(Dataset excerpts)
<<<<

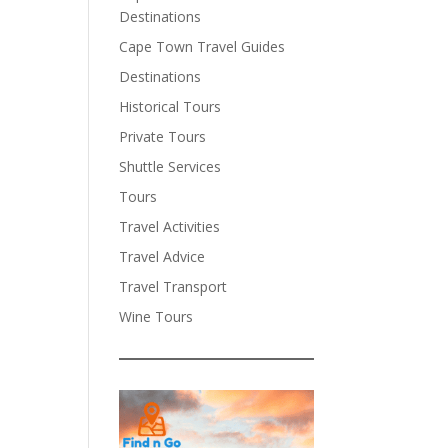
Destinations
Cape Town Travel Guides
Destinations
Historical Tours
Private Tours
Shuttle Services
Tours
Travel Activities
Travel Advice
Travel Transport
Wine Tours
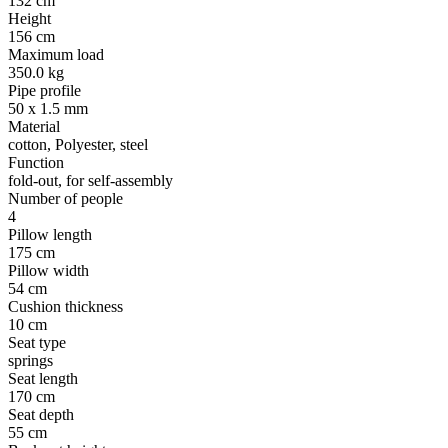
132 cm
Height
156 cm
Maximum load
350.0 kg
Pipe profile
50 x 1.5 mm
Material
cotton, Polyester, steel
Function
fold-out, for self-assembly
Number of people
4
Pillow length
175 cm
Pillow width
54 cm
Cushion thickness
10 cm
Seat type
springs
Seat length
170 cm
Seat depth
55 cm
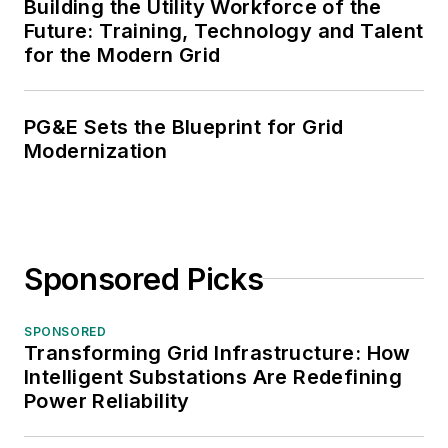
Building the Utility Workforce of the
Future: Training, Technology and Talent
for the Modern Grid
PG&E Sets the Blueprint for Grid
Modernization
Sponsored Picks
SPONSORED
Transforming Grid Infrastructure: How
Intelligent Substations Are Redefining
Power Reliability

>>>>
<<<<

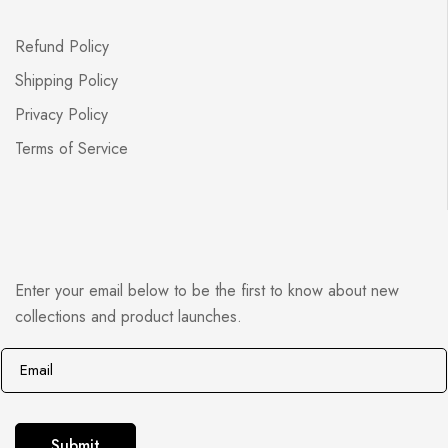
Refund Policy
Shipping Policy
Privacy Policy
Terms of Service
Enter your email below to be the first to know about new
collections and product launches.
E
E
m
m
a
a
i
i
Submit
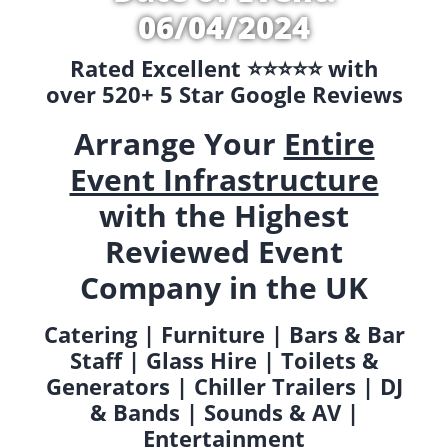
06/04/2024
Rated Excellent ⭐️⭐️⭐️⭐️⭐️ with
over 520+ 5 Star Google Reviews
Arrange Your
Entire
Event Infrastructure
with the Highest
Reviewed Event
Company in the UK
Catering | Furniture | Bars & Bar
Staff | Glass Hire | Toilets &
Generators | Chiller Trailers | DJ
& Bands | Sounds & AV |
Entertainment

>>>>

## Problem to solve
Of the lines above, copy only those from the one holding "collections and product launches." to the one holding "Entertainment", both included, and exclude every image.

## Task output
collections and product launches.
E
E
m
m
a
a
i
i
Submit
06/04/2024
Rated Excellent ⭐️⭐️⭐️⭐️⭐️ with
over 520+ 5 Star Google Reviews
Arrange Your
Entire
Event Infrastructure
with the Highest
Reviewed Event
Company in the UK
Catering | Furniture | Bars & Bar
Staff | Glass Hire | Toilets &
Generators | Chiller Trailers | DJ
& Bands | Sounds & AV |
Entertainment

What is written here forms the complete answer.